Last Updated: March 14, 2026
Embeddings are the foundation of many modern AI systems, from semantic search and recommendation engines to retrieval-augmented generation (RAG). But not all embedding models are the same. Different models are optimized for different tasks, languages, and performance constraints.
Choosing the right embedding model can have a significant impact on the quality of your application. A model that works well for short search queries may perform poorly on long documents. A model optimized for English text may struggle with multilingual data. Some models prioritize accuracy, while others are designed to be smaller, faster, and cheaper to run.

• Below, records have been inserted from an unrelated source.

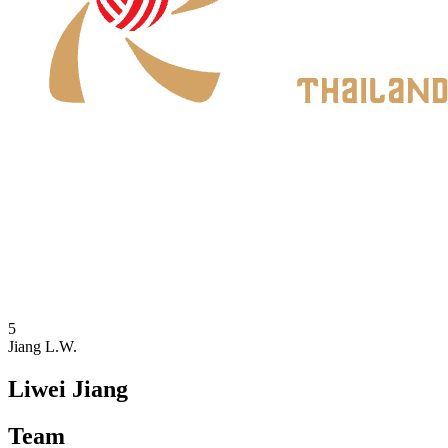
Onde Assistir
Programação
Equipes
Classificação
Estatísticas
Notícias
Temporada 2026
❮
Temporada 2026
Temporada 2025
5
Jiang L.W.
Liwei Jiang
Team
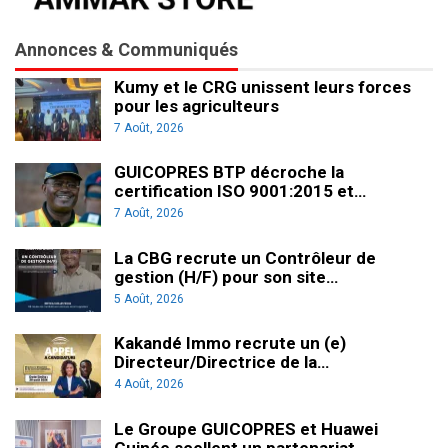
Annonces & Communiqués
Kumy et le CRG unissent leurs forces
pour les agriculteurs
7 Août, 2026
GUICOPRES BTP décroche la
certification ISO 9001:2015 et…
7 Août, 2026
La CBG recrute un Contrôleur de
gestion (H/F) pour son site…
5 Août, 2026
Kakandé Immo recrute un (e)
Directeur/Directrice de la…
4 Août, 2026
Le Groupe GUICOPRES et Huawei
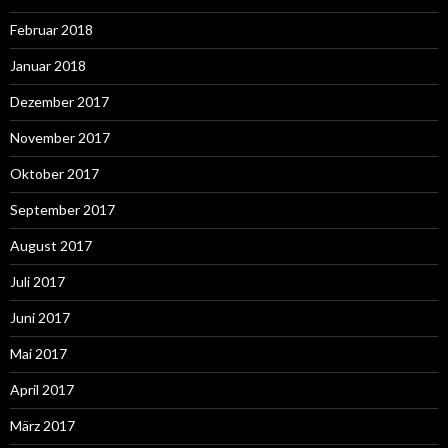
Februar 2018
Januar 2018
Dezember 2017
November 2017
Oktober 2017
September 2017
August 2017
Juli 2017
Juni 2017
Mai 2017
April 2017
März 2017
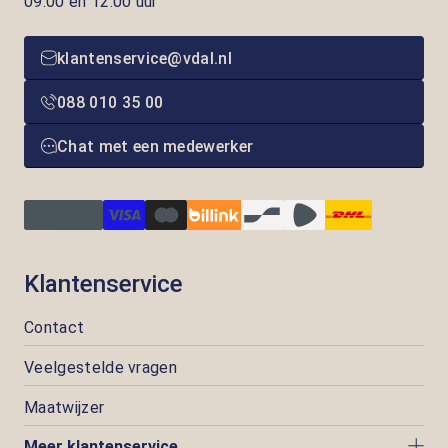
09.00 en 12.00 uur
klantenservice@vdal.nl
088 010 35 00
Chat met een medewerker
Klantenservice
Contact
Veelgestelde vragen
Maatwijzer
Meer klantenservice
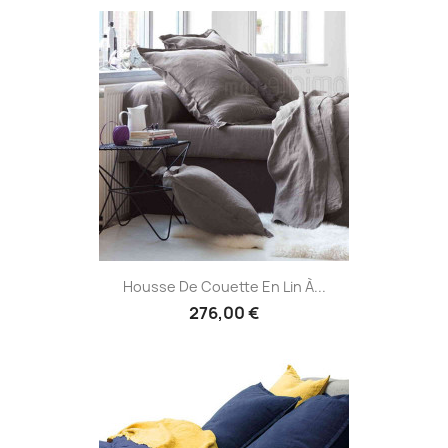
Housse De Couette En Lin À...
276,00 €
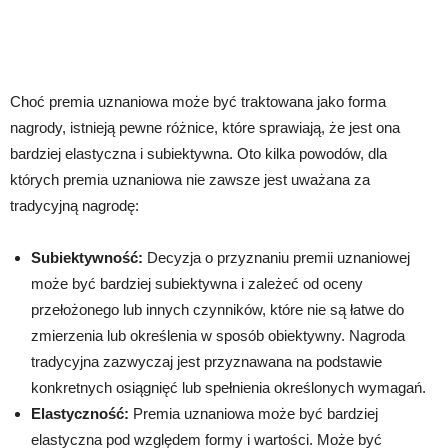
Choć premia uznaniowa może być traktowana jako forma
nagrody, istnieją pewne różnice, które sprawiają, że jest ona
bardziej elastyczna i subiektywna. Oto kilka powodów, dla
których premia uznaniowa nie zawsze jest uważana za
tradycyjną nagrodę:
Subiektywność:
Decyzja o przyznaniu premii uznaniowej
może być bardziej subiektywna i zależeć od oceny
przełożonego lub innych czynników, które nie są łatwe do
zmierzenia lub określenia w sposób obiektywny. Nagroda
tradycyjna zazwyczaj jest przyznawana na podstawie
konkretnych osiągnięć lub spełnienia określonych wymagań.
Elastyczność:
Premia uznaniowa może być bardziej
elastyczna pod względem formy i wartości. Może być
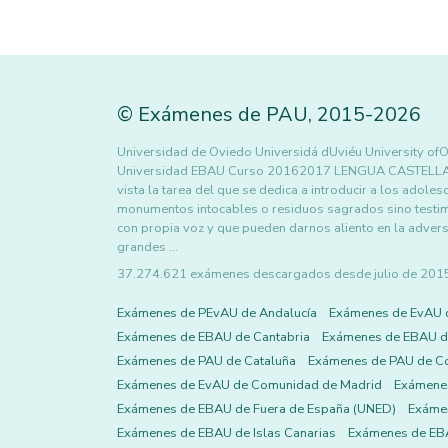
©
Exámenes de PAU
,
2015
-2026
Universidad de Oviedo Universidá dUviéu University ofO
Universidad EBAU Curso 20162017 LENGUA CASTELLANA
vista la tarea del que se dedica a introducir a los adole
monumentos intocables o residuos sagrados sino testim
con propia voz y que pueden darnos aliento en la adver
grandes …
37.274.621 exámenes descargados desde julio de 2015 h
Exámenes de PEvAU de Andalucía
Exámenes de EvAU 
Exámenes de EBAU de Cantabria
Exámenes de EBAU de
Exámenes de PAU de Cataluña
Exámenes de PAU de C
Exámenes de EvAU de Comunidad de Madrid
Exámene
Exámenes de EBAU de Fuera de España (UNED)
Exámen
Exámenes de EBAU de Islas Canarias
Exámenes de EBA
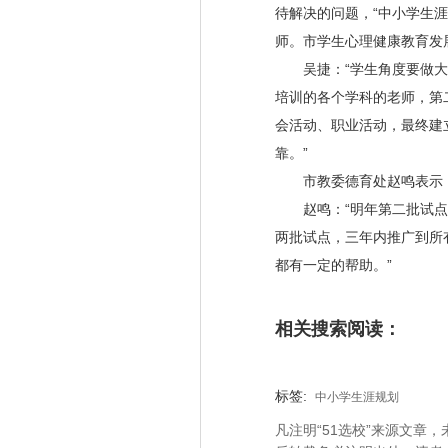
待解决的问题，“中小学生
师。市学生心理健康教育发
吴捷：“学生角度要做
培训的各个学科的老师，第
会活动、职业活动，最终建
靠。”
市教委德育处赵鸣表示
赵鸣：“明年第二批试
两批试点，三年内推广到所
都有一定的帮助。”
相关搜索阅读：
标签:
中小学生涯规划
凡注明“51选校”来源文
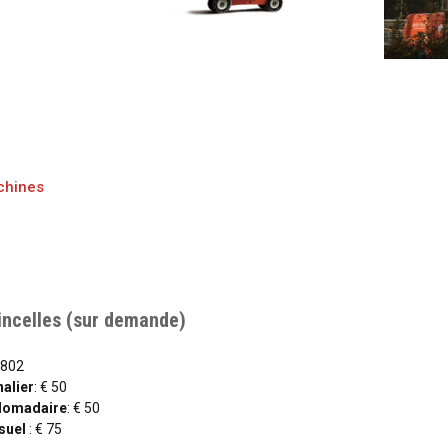
achines
incelles (sur demande)
0802
nalier
: € 50
bdomadaire
: € 50
suel
: € 75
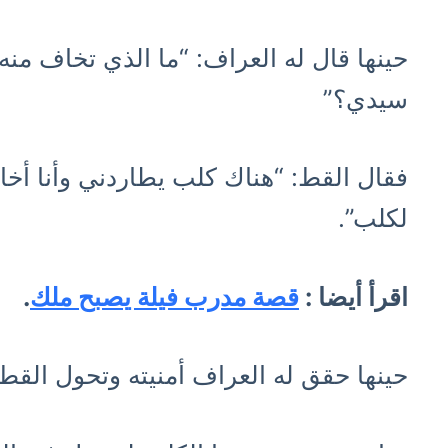
حينها قال له العراف: “ما الذي تخاف منه ا
سيدي؟”
فقال القط: “هناك كلب يطاردني وأنا أخ
لكلب”.
اقرأ أيضا :
قصة مدرب فيلة يصبح ملك
.
حينها حقق له العراف أمنيته وتحول القط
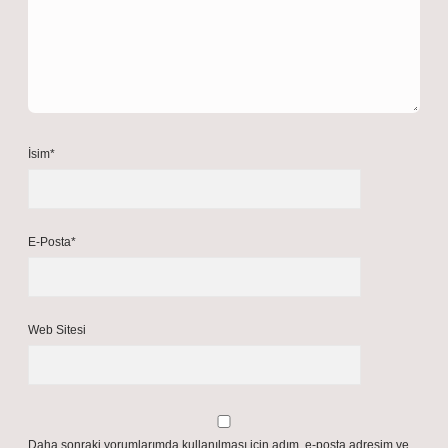
İsim*
E-Posta*
Web Sitesi
Daha sonraki yorumlarımda kullanılması için adım, e-posta adresim ve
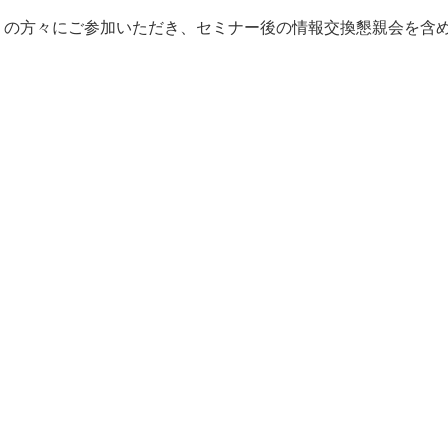
くの方々にご参加いただき、セミナー後の情報交換懇親会を含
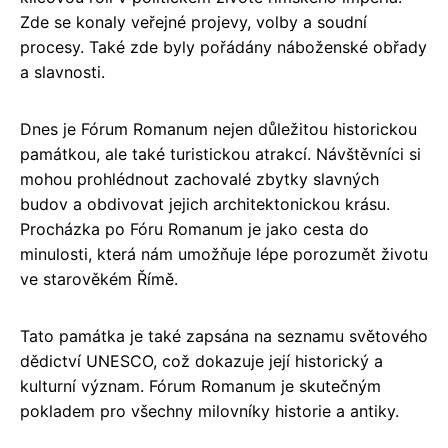
Zde se konaly veřejné projevy, volby a soudní
procesy. Také zde byly pořádány náboženské obřady
a slavnosti.
Dnes je Fórum Romanum nejen důležitou historickou
památkou, ale také turistickou atrakcí. Návštěvníci si
mohou prohlédnout zachovalé zbytky slavných
budov a obdivovat jejich architektonickou krásu.
Procházka po Fóru Romanum je jako cesta do
minulosti, která nám umožňuje lépe porozumět životu
ve starověkém Římě.
Tato památka je také zapsána na seznamu světového
dědictví UNESCO, což dokazuje její historický a
kulturní význam. Fórum Romanum je skutečným
pokladem pro všechny milovníky historie a antiky.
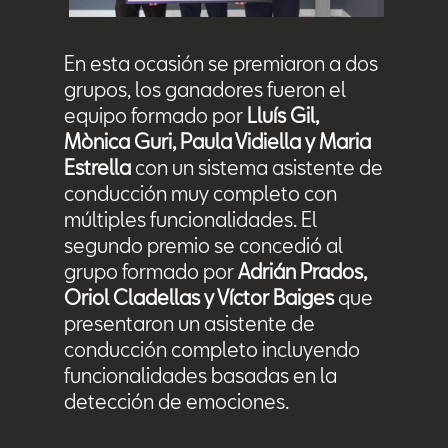
En esta ocasión se premiaron a dos
grupos, los ganadores fueron el
equipo formado por
Lluís Gil,
Mònica Guri, Paula Vidiella y Maria
Estrella
con un sistema asistente de
conducción muy completo con
múltiples funcionalidades. El
segundo premio se concedió al
grupo formado por
Adrián Prados,
Oriol Cladellas y Víctor Baiges
que
presentaron un asistente de
conducción completo incluyendo
funcionalidades basadas en la
detección de emociones.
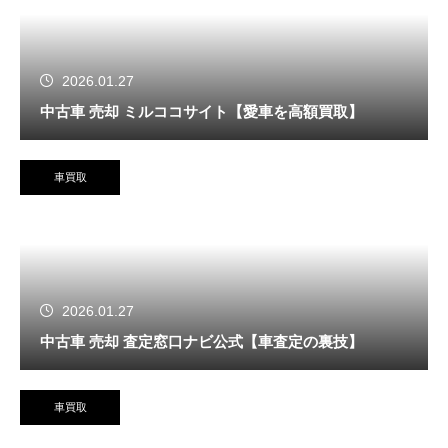
2026.01.27
中古車 売却 ミルココサイト【愛車を高額買取】
車買取
2026.01.27
中古車 売却 査定窓口ナビ公式【車査定の裏技】
車買取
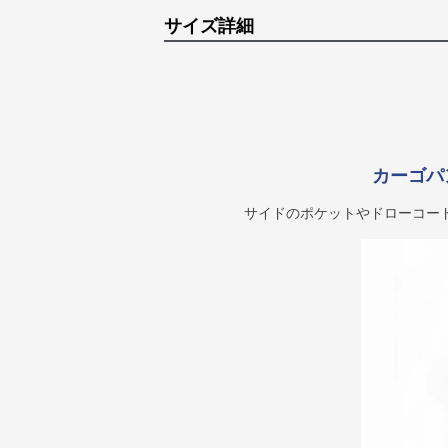
サイズ詳細
カーゴパ
サイドのポケットやドローコー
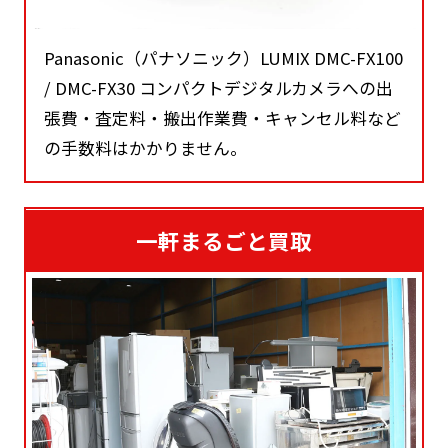
Panasonic（パナソニック）LUMIX DMC-FX100
/ DMC-FX30 コンパクトデジタルカメラへの出
張費・査定料・搬出作業費・キャンセル料など
の手数料はかかりません。
一軒まるごと買取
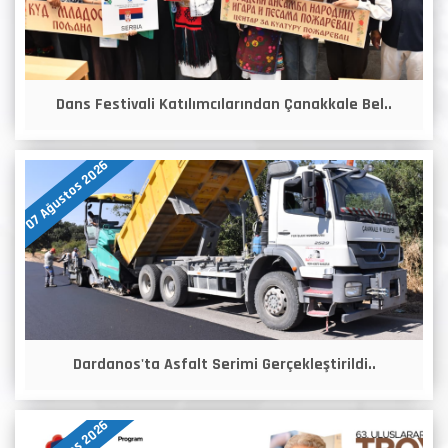
Dans Festivali Katılımcılarından Çanakkale Bel..
07 Ağustos 2026
Dardanos'ta Asfalt Serimi Gerçekleştirildi..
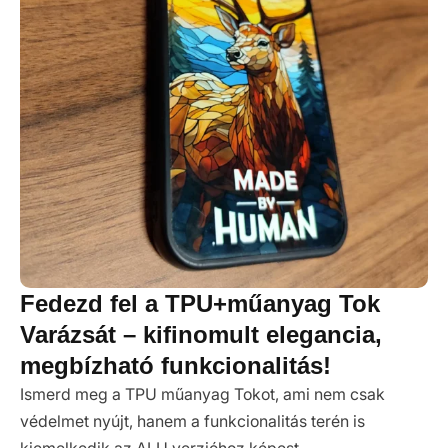
Fedezd fel a TPU+műanyag Tok
Varázsát – kifinomult elegancia,
megbízható funkcionalitás!
Ismerd meg a TPU műanyag Tokot, ami nem csak
védelmet nyújt, hanem a funkcionalitás terén is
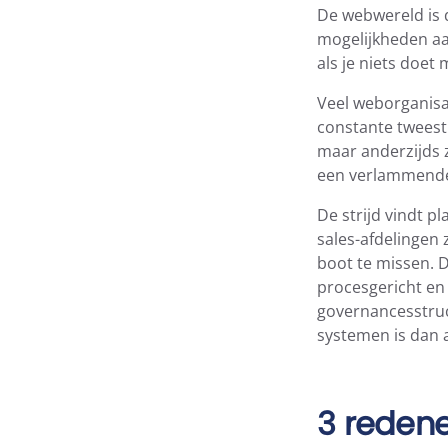
De webwereld is 
mogelijkheden aan
als je niets doet
Veel weborganisat
constante tweestr
maar anderzijds z
een verlammende
De strijd vindt p
sales-afdelingen 
boot te missen. De
procesgericht en
governancesstruc
systemen is dan al
3 reden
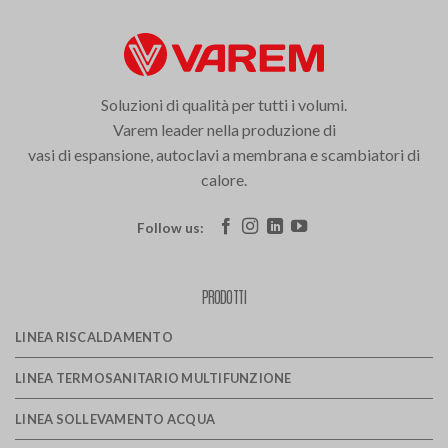
Soluzioni di qualità per tutti i volumi.
Varem leader nella produzione di
vasi di espansione, autoclavi a membrana e scambiatori di
calore.
Follow us:
PRODOTTI
LINEA RISCALDAMENTO
LINEA TERMOSANITARIO MULTIFUNZIONE
LINEA SOLLEVAMENTO ACQUA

In this chapter, we will explore how to choose the right embedding model for your use case.
Most searches for "best embedding model" lead to the MTEB leaderboard. MTEB stands for Massive Text Embedding Benchmark, and it is the closest thing the embedding world has to a standardized test. Understanding how to read it (and where it falls short) is the first skill you need.
MTEB evaluates embedding models across multiple task categories, each testing a different capability:
The most important category for AI engineering work is Retrieval. This is what matters when you are building RAG systems, search engines, or recommendation systems. It measures how well a model can find relevant documents given a query. The other categories matter too, but if you are choosing an embedding model for a search or RAG application, retrieval performance should be your primary filter.
Here is how to interpret a typical MTEB leaderboard entry:
Do not sort by overall score and pick the top model. The overall score averages across all task categories, including ones you probably do not care about. A model might rank first overall because it dominates at clustering and classification, while being mediocre at retrieval.
Instead, follow this process:
Here is where things get tricky. MTEB is useful, but it has blind spots that can lead you to a bad choice if you rely on it exclusively.
MTEB benchmarks use general-purpose datasets like MS MARCO (web search queries) and NQ (Wikipedia questions). If your data is medical records, legal contracts, or source code, a model that scores well on MTEB might perform poorly on your specific domain. There is no substitute for testing on your own data.
MTEB does not measure how fast a model generates embeddings. A model with 3072 dimensions takes longer to embed text and longer to search than one with 384 dimensions, but the leaderboard does not capture that.
Some top-performing models are API-based and cost money per token. Others are open-source and free to run (if you have the hardware). MTEB treats them equally.
Most MTEB benchmarks are English-focused. If your application serves multiple languages, you need to look at MTEB's multilingual subsets separately.
The bottom line: use MTEB as a starting point to narrow your options from hundreds to five or six candidates. Then benchmark those candidates on your own data. We will cover exactly how to do that later in this chapter.
Every embedding model outputs vectors of a fixed size, and this number matters more than most people realize. It affects storage costs, search speed, memory usage, and retrieval quality. Here is what the common dimension sizes mean in practice.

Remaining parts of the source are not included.